Other shoe still hasn't dropped for Boot Camp

Summary:There were some interesting responses to my analysis piece last week about Apple's new Boot Camp Windows-on-Mac software, but all the evidence still points in one direction...Boot Camp is potentially handy for the existing Mac market, but it's not going to make a difference to the 95 percent of the world that doesn't use Macs, especially in the enterprise space.

There were some interesting responses to my analysis piece last week about Apple's new Boot Camp Windows-on-Mac software, but all the evidence still points in one direction...

Boot Camp is potentially handy for the existing Mac market, but it's not going to make a difference to the 95 percent of the world that doesn't use Macs, especially in the enterprise space.

Dave Hanks noted that the emergence of Boot Camp meant he could dump a couple of Windows machines being used to serve specific corporate applications and move to an all-Mac environment. Nice for Dave, but hardly a new win for Apple.

Hanks also suggested that many people "would love to use the same computer they do at home" in the office.

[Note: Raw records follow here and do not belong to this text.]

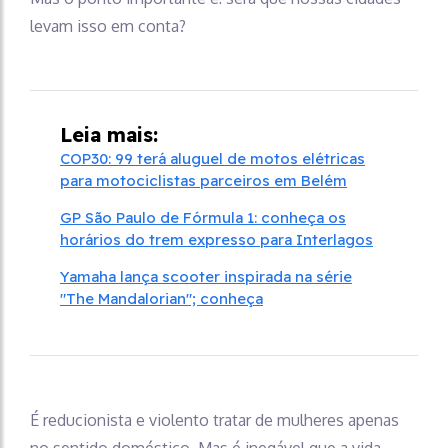
levam isso em conta?
Leia mais:
COP30: 99 terá aluguel de motos elétricas
para motociclistas parceiros em Belém
GP São Paulo de Fórmula 1: conheça os
horários do trem expresso para Interlagos
Yamaha lança scooter inspirada na série
"The Mandalorian"; conheça
É reducionista e violento tratar de mulheres apenas
no sentido doméstico. Mas é inegável que a vida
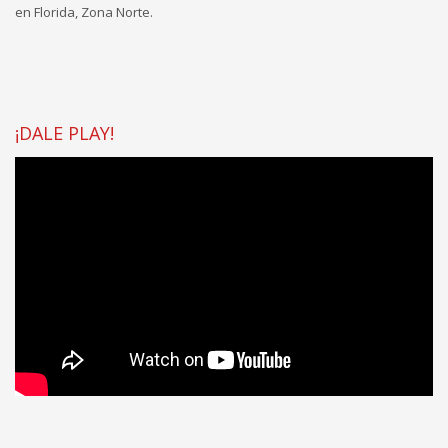
en Florida, Zona Norte.
¡DALE PLAY!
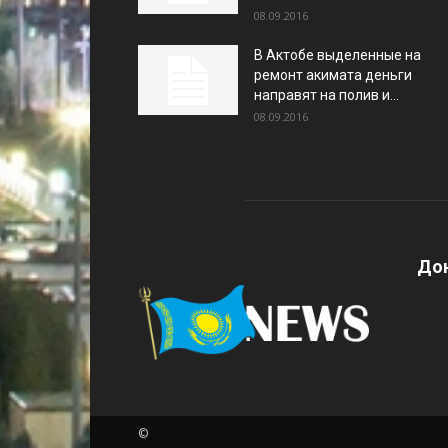
08.09.2016
В Актобе выделенные на
ремонт акимата деньги
направят на полив и...
08.09.2016
Дон
©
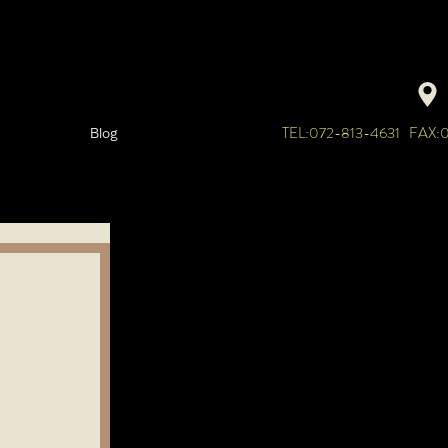
TEL:072-813-4631 FAX:
Blog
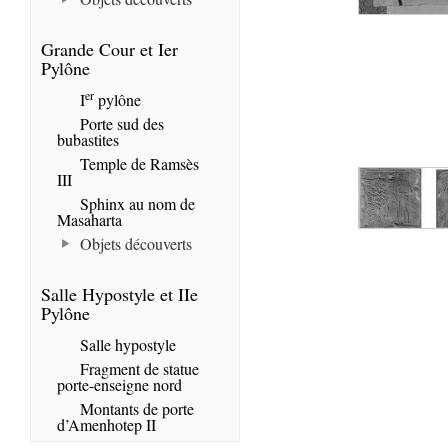
Grande Cour et Ier
Pylône
er
I
pylône
Porte sud des
bubastites
Temple de Ramsès
III
Sphinx au nom de
Masaharta
Objets découverts
Salle Hypostyle et IIe
Pylône
Salle hypostyle
Fragment de statue
porte-enseigne nord
Montants de porte
d’Amenhotep II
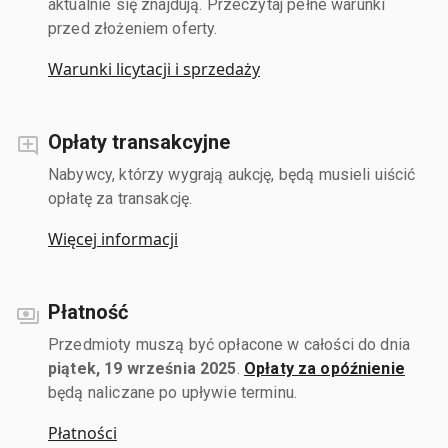
aktualnie się znajdują. Przeczytaj pełne warunki
przed złożeniem oferty.
Warunki licytacji i sprzedaży
Opłaty transakcyjne
Nabywcy, którzy wygrają aukcję, będą musieli uiścić
opłatę za transakcję.
Więcej informacji
Płatność
Przedmioty muszą być opłacone w całości do dnia
piątek, 19 września 2025
.
Opłaty za opóźnienie
będą naliczane po upływie terminu.
Płatności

The market data indicates that most of them already do -- they have a Windows box in both places.

Dan Warne expands on that point, suggesting that people who want a salary-sacrificed notebook now had the option of considering a Mac.

Possibly, though I suspect many corporate IT departments would use the presence of a Mac to wipe their hands of any support responsibilities, even if it was running Windows.

An anonymous poster notes that future plans for Leopard, the next version of Mac OS, include using the virtualisation capabilities of Intel's chips to run multiple operating systems (Windows, Linux, Unix, Mac OS) side-by-side.

Of course, that's not exclusively true for Macs; any OS taking advantage of the virtualisation layer will have the same capabilities. The only unique feature of the Mac version in this regard will be running Mac OS, since Apple's willingness to be 'open' has clearly defined limits when it comes to its own software. Yet again, it'll keep the existing users happy, but it's not much of a transition case.

George Bray points out, rightly, that Boot Camp is still beta software, and that the final version will be more fully integrated into Leopard and will probably allow direct access to both Windows and Mac data.

However, the fact that it's beta software tends to make a mockery of his suggestion that Apple dealers will be swamped with calls by companies ready to make the switch immediately. 'Never use a version 1 product' remains an important rule for all sensible enterprise tech planning.

In any event, companies work on long budgetary cycles. If there is a sudden rush to buy dual-OS Macs -- and I'm anything but convinced there will be -- it is not going to happen before July at the earliest, when the new financial year kicks in, and only then if the budgets haven't already been set for 2006/2007.